Within a week of launching to a few thousand users, Microsoft’s new AI-powered Bing search engine has been delivering a series of inaccurate and sometimes strange answers to some users.
The company unveiled the new search approach last week to great fanfare. Microsoft said the underlying generative AI model built by its partner, startup OpenAI, along with its existing search insight from Bing, would change the way people find information and make it much more relevant and conversational.
In two days, more than a million people requested access. Since then, interest has grown. “Demand is high with several million now on the waiting list,” Yusuf Mehdi, an executive who oversees the product, wrote on Twitter Wednesday morning. He added that users in 169 countries were trying it out.
One problem area that was shared online included inaccuracies and outright errors, known in the industry as “hallucinations.”
On Monday, Dmitri Brereton, a software engineer at a start-up called Gem, marked a series of errors in the presentation that Mr. Mehdi used last week when presenting the product, including an inaccurate summary of the financial results of the retailer Gap.
Users have posted screenshots of examples of when Bing I couldn’t figure out that the new Avatar movie was released last year. Was stubbornly wrong about who performed at the Super Bowl halftime show this year, insisting that Billie Eilish, not Rihanna, headlined the event.

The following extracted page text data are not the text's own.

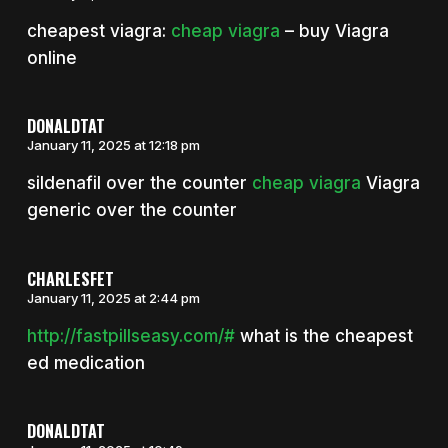
cheapest viagra:
cheap viagra
– buy Viagra
online
DONALDTAT
January 11, 2025 at 12:18 pm
sildenafil over the counter
cheap viagra
Viagra
generic over the counter
CHARLESFET
January 11, 2025 at 2:44 pm
http://fastpillseasy.com/#
what is the cheapest
ed medication
DONALDTAT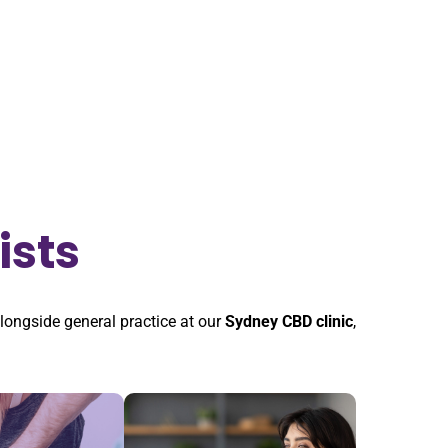
ists
alongside general practice at our
Sydney CBD clinic
,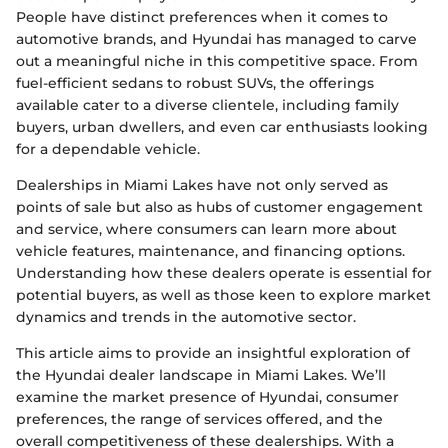
People have distinct preferences when it comes to
automotive brands, and Hyundai has managed to carve
out a meaningful niche in this competitive space. From
fuel-efficient sedans to robust SUVs, the offerings
available cater to a diverse clientele, including family
buyers, urban dwellers, and even car enthusiasts looking
for a dependable vehicle.
Dealerships in Miami Lakes have not only served as
points of sale but also as hubs of customer engagement
and service, where consumers can learn more about
vehicle features, maintenance, and financing options.
Understanding how these dealers operate is essential for
potential buyers, as well as those keen to explore market
dynamics and trends in the automotive sector.
This article aims to provide an insightful exploration of
the Hyundai dealer landscape in Miami Lakes. We’ll
examine the market presence of Hyundai, consumer
preferences, the range of services offered, and the
overall competitiveness of these dealerships. With a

And the search results have had subtle errors. Last week, the chatbot said the water temperature at a beach in Mexico was 80.4 degrees Fahrenheit, but the website it linked to as a source showed the temperature to be 75.
Another set of problems stemmed from more open chats, much of it posted on forums like Reddit and Twitter. There, through screenshots and purported chat transcripts, users shared moments when the Bing chatbot seemed to go off the rails: he scolded users, declared may be aware, and told a user: “I have a lot of things, but I have nothing.”

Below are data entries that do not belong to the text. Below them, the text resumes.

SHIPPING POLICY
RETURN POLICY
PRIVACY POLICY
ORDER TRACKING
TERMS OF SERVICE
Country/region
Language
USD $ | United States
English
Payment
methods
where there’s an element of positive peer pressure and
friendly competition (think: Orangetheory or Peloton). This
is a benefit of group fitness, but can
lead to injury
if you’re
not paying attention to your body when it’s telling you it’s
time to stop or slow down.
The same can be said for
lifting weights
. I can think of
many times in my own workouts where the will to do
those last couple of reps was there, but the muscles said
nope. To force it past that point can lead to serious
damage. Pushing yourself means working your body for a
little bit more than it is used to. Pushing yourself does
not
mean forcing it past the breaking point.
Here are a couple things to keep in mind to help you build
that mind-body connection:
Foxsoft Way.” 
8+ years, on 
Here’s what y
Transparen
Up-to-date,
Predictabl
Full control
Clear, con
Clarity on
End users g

He chastised another user for asking if he could be pressured into producing false answers. “It’s disrespectful and annoying”, the Bing chatbot wrote back. She added a red angry emoji face.

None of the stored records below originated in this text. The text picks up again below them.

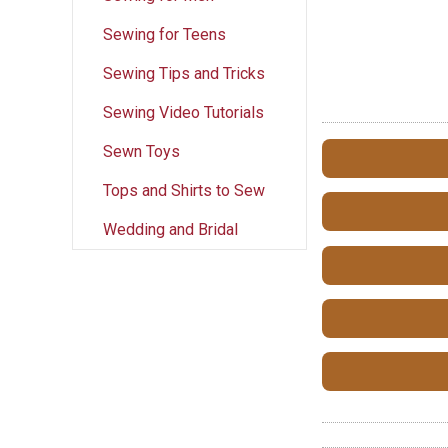
Sewing for Teens
Sewing Tips and Tricks
Sewing Video Tutorials
Sewn Toys
Tops and Shirts to Sew
Wedding and Bridal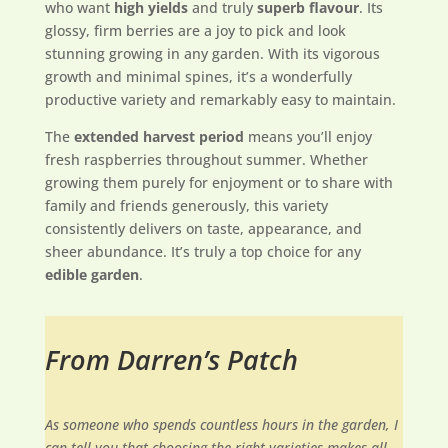
who want
high yields
and truly
superb flavour
. Its
glossy, firm berries are a joy to pick and look
stunning growing in any garden. With its vigorous
growth and minimal spines, it’s a wonderfully
productive variety and remarkably easy to maintain.
The
extended harvest period
means you’ll enjoy
fresh raspberries throughout summer. Whether
growing them purely for enjoyment or to share with
family and friends generously, this variety
consistently delivers on taste, appearance, and
sheer abundance. It’s truly a top choice for any
edible garden
.
From Darren’s Patch
As someone who spends countless hours in the garden, I
can tell you that choosing the right varieties makes all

Because each response is uniquely generated, it is not possible to replicate a dialog.
Microsoft acknowledged the issues, saying they were part of the product improvement process.
“In the past week alone, thousands of users have interacted with our product and found significant value in sharing their feedback with us, which has allowed the model to learn and make many improvements,” Frank Shaw, a company spokesman, said in a statement. a statement. “We recognize that there is still work to be done and we expect that the system may make mistakes during this preview period, so feedback is critical for us to learn and help improve the models.”
He said that the length and context of the conversation could influence the chatbot’s tone and that the company was “adjusting its responses to create consistent, relevant, and positive responses.” He said the company had fixed the issues that caused the inaccuracies in the demo.
Nearly seven years ago, Microsoft introduced a chatbot, Tay, which shut down a day after it launched online, after users incited it to spout racist and offensive language. Microsoft executives at the launch last week indicated they had learned from that experience and thought this time would be different.
In an interview last week, Mr. Mehdi said that the company had worked hard to integrate the safeguards and that the technology had vastly improved.
“We think the time is right to go to market and get feedback,” he said, adding: “If something is wrong, then you need to fix it.”